# WHAT IS EXPECTED
The pictures must be left out, while the rest of the data is copied exactly.

# DATASET EXCERPTS
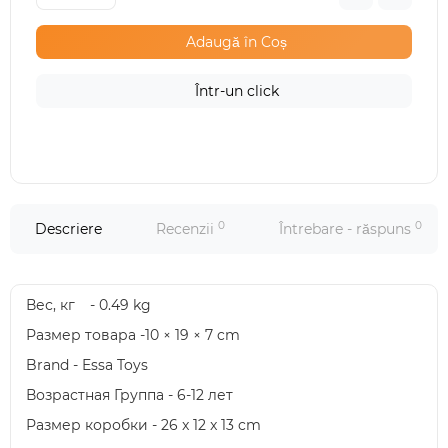
Adaugă în Coș
Într-un click
0
0
Descriere
Recenzii
Întrebare - răspuns
Вес, кг
- 0.49 kg
Размер товара -10 × 19 × 7 cm
Brand - Essa Toys
Возрастная Группа - 6-12 лет
Размер коробки - 26 x 12 x 13 cm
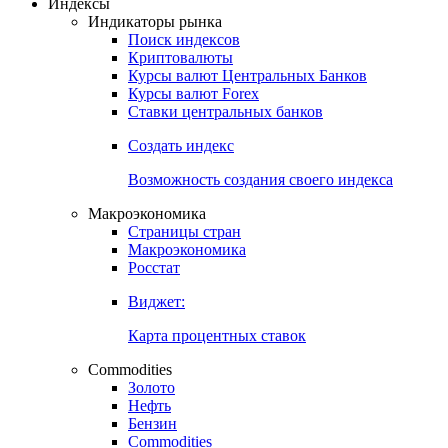
Индексы
Индикаторы рынка
Поиск индексов
Криптовалюты
Курсы валют Центральных Банков
Курсы валют Forex
Ставки центральных банков
Создать индекс
Возможность создания своего индекса
Макроэкономика
Страницы стран
Макроэкономика
Росстат
Виджет:
Карта процентных ставок
Commodities
Золото
Нефть
Бензин
Commodities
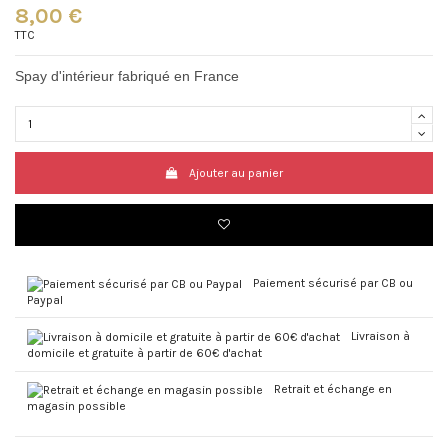
8,00 €
TTC
Spay d'intérieur fabriqué en France
Ajouter au panier
Paiement sécurisé par CB ou
Paypal
Livraison à
domicile et gratuite à partir de 60€ d'achat
Retrait et échange en
magasin possible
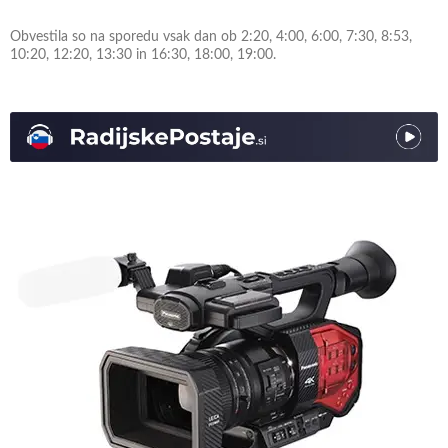
Obvestila so na sporedu vsak dan ob 2:20, 4:00, 6:00, 7:30, 8:53,
10:20, 12:20, 13:30 in 16:30, 18:00, 19:00.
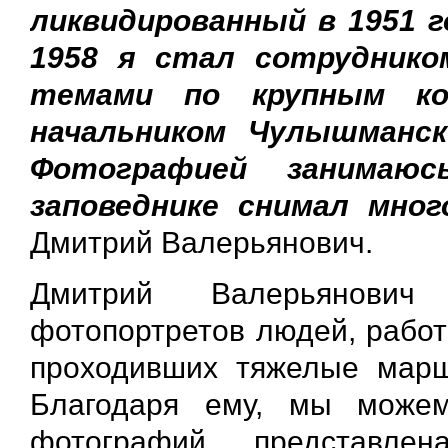
ликвидированный в 1951 г
1958 я стал сотруднико
темами по крупным к
начальником Чулышманск
Фотографией занимаю
заповеднике снимал мног
Дмитрий Валерьянович.
Дмитрий Валерьянович
фотопортретов людей, работ
проходивших тяжелые марш
Благодаря ему, мы можем
фотографий представле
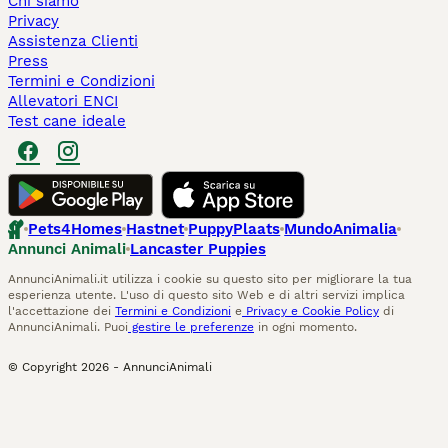
Chi siamo
Privacy
Assistenza Clienti
Press
Termini e Condizioni
Allevatori ENCI
Test cane ideale
Pets4Homes
Hastnet
PuppyPlaats
MundoAnimalia
Annunci Animali
Lancaster Puppies
AnnunciAnimali.it utilizza i cookie su questo sito per migliorare la tua
esperienza utente. L'uso di questo sito Web e di altri servizi implica
l'accettazione dei
Termini e Condizioni
e
Privacy e Cookie Policy
di
AnnunciAnimali. Puoi
gestire le preferenze
in ogni momento.
© Copyright
2026
-
AnnunciAnimali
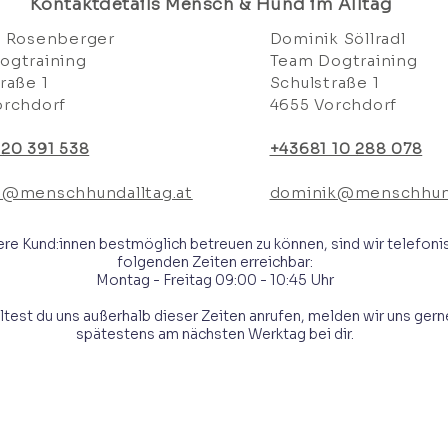
Kontaktdetails Mensch & Hund im Alltag
a Rosenberger
Dominik Söllradl
ogtraining
Team Dogtraining
raße 1
Schulstraße 1
orchdorf
4655 Vorchdorf
 20 391 538
+43681 10 288 078
a@menschhundalltag.at
dominik@menschhund
re Kund:innen bestmöglich betreuen zu können, sind wir telefoni
folgenden Zeiten erreichbar:
Montag - Freitag 09:00 - 10:45 Uhr
ltest du uns außerhalb dieser Zeiten anrufen, melden wir uns gern
spätestens am nächsten Werktag bei dir.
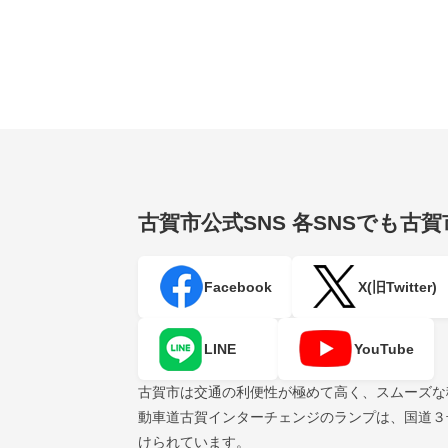
古賀市公式SNS
各SNSでも古
Facebook
X(旧Twitter)
LINE
YouTube
古賀市は交通の利便性が極めて高く、スムーズな
動車道古賀インターチェンジのランプは、国道３
けられています。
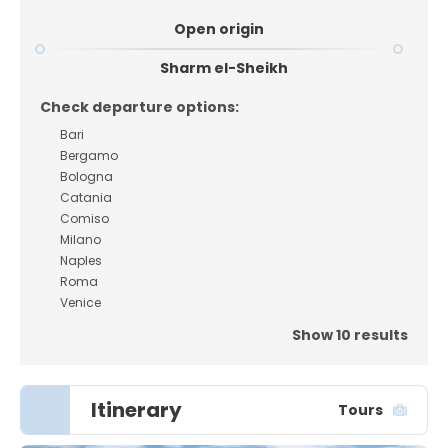
Open origin
Sharm el-Sheikh
Check departure options:
Bari
Bergamo
Bologna
Catania
Comiso
Milano
Naples
Roma
Venice
Show 10 results
Itinerary
Tours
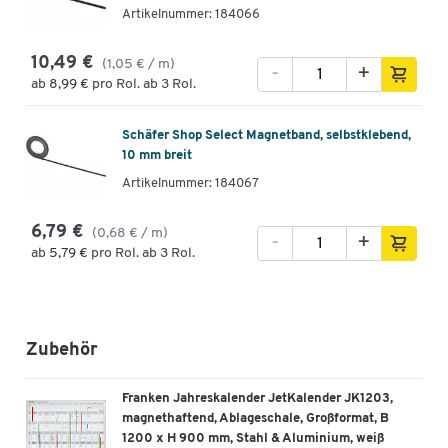
Artikelnummer: 184066
10,49 €
(1,05 € / m)
-
+
ab
8,99 €
pro Rol. ab 3 Rol.
Schäfer Shop Select Magnetband, selbstklebend,
10 mm breit
Artikelnummer: 184067
6,79 €
(0,68 € / m)
-
+
ab
5,79 €
pro Rol. ab 3 Rol.
Zubehör
Franken Jahreskalender JetKalender JK1203,
magnethaftend, Ablageschale, Großformat, B
1200 x H 900 mm, Stahl & Aluminium, weiß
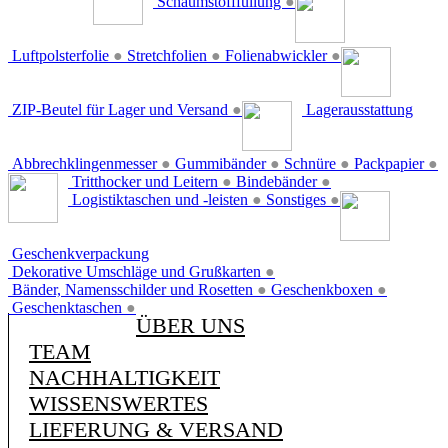
Schaumstofffüllung
●
Luftpolsterfolie
●
Stretchfolien
●
Folienabwickler
●
ZIP-Beutel für Lager und Versand
●
Lagerausstattung
Abbrechklingenmesser
●
Gummibänder
●
Schnüre
●
Packpapier
●
Tritthocker und Leitern
●
Bindebänder
●
Logistiktaschen und -leisten
●
Sonstiges
●
Geschenkverpackung
Dekorative Umschläge und Grußkarten
●
Bänder, Namensschilder und Rosetten
●
Geschenkboxen
●
Geschenktaschen
●
ÜBER UNS
TEAM
NACHHALTIGKEIT
WISSENSWERTES
LIEFERUNG & VERSAND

# ANSWER SPACE
Adaugă în Coș
Într-un click
0
0
Descriere
Recenzii
Întrebare - răspuns
Вес, кг
- 0.49 kg
Размер товара -10 × 19 × 7 cm
Brand - Essa Toys
Возрастная Группа - 6-12 лет
Размер коробки - 26 x 12 x 13 cm
Индексы
Индикаторы рынка
Поиск индексов
Криптовалюты
Курсы валют Центральных Банков
Курсы валют Forex
Ставки центральных банков
Создать индекс
Возможность создания своего индекса
Макроэкономика
Страницы стран
Макроэкономика
Росстат
Виджет:
Карта процентных ставок
Commodities
Золото
Нефть
Бензин
Commodities
8,00 €
TTC
Spay d'intérieur fabriqué en France
Ajouter au panier
Paiement sécurisé par CB ou
Paypal
Livraison à
domicile et gratuite à partir de 60€ d'achat
Retrait et échange en
magasin possible
Obvestila so na sporedu vsak dan ob 2:20, 4:00, 6:00, 7:30, 8:53,
10:20, 12:20, 13:30 in 16:30, 18:00, 19:00.
ликвидированный в 1951 г
1958 я стал сотруднико
темами по крупным к
начальником Чулышманск
Фотографией занимаю
заповеднике снимал мног
Дмитрий Валерьянович.
Дмитрий Валерьянович
фотопортретов людей, работ
проходивших тяжелые марш
Благодаря ему, мы можем
фотографий представле
Chi siamo
Privacy
Assistenza Clienti
Press
Termini e Condizioni
Allevatori ENCI
Test cane ideale
Pets4Homes
Hastnet
PuppyPlaats
MundoAnimalia
Annunci Animali
Lancaster Puppies
AnnunciAnimali.it utilizza i cookie su questo sito per migliorare la tua
esperienza utente. L'uso di questo sito Web e di altri servizi implica
l'accettazione dei
Termini e Condizioni
e
Privacy e Cookie Policy
di
AnnunciAnimali. Puoi
gestire le preferenze
in ogni momento.
© Copyright
2026
-
AnnunciAnimali
Kontaktdetails Mensch & Hund im Alltag
a Rosenberger
Dominik Söllradl
ogtraining
Team Dogtraining
raße 1
Schulstraße 1
orchdorf
4655 Vorchdorf
 20 391 538
+43681 10 288 078
a@menschhundalltag.at
dominik@menschhund
re Kund:innen bestmöglich betreuen zu können, sind wir telefoni
folgenden Zeiten erreichbar:
Montag - Freitag 09:00 - 10:45 Uhr
ltest du uns außerhalb dieser Zeiten anrufen, melden wir uns gern
spätestens am nächsten Werktag bei dir.
古賀市公式SNS
各SNSでも古
Facebook
X(旧Twitter)
LINE
YouTube
古賀市は交通の利便性が極めて高く、スムーズな
動車道古賀インターチェンジのランプは、国道３
けられています。
Open origin
Sharm el-Sheikh
Check departure options:
Bari
Bergamo
Bologna
Catania
Comiso
Milano
Naples
Roma
Venice
Show 10 results
Itinerary
Tours
Artikelnummer: 184066
10,49 €
(1,05 € / m)
-
+
ab
8,99 €
pro Rol. ab 3 Rol.
Schäfer Shop Select Magnetband, selbstklebend,
10 mm breit
Artikelnummer: 184067
6,79 €
(0,68 € / m)
-
+
ab
5,79 €
pro Rol. ab 3 Rol.
Zubehör
Franken Jahreskalender JetKalender JK1203,
magnethaftend, Ablageschale, Großformat, B
1200 x H 900 mm, Stahl & Aluminium, weiß
Schaumstofffüllung
●
Luftpolsterfolie
●
Stretchfolien
●
Folienabwickler
●
ZIP-Beutel für Lager und Versand
●
Lagerausstattung
Abbrechklingenmesser
●
Gummibänder
●
Schnüre
●
Packpapier
●
Tritthocker und Leitern
●
Bindebänder
●
Logistiktaschen und -leisten
●
Sonstiges
●
Geschenkverpackung
Dekorative Umschläge und Grußkarten
●
Bänder, Namensschilder und Rosetten
●
Geschenkboxen
●
Geschenktaschen
●
ÜBER UNS
TEAM
NACHHALTIGKEIT
WISSENSWERTES
LIEFERUNG & VERSAND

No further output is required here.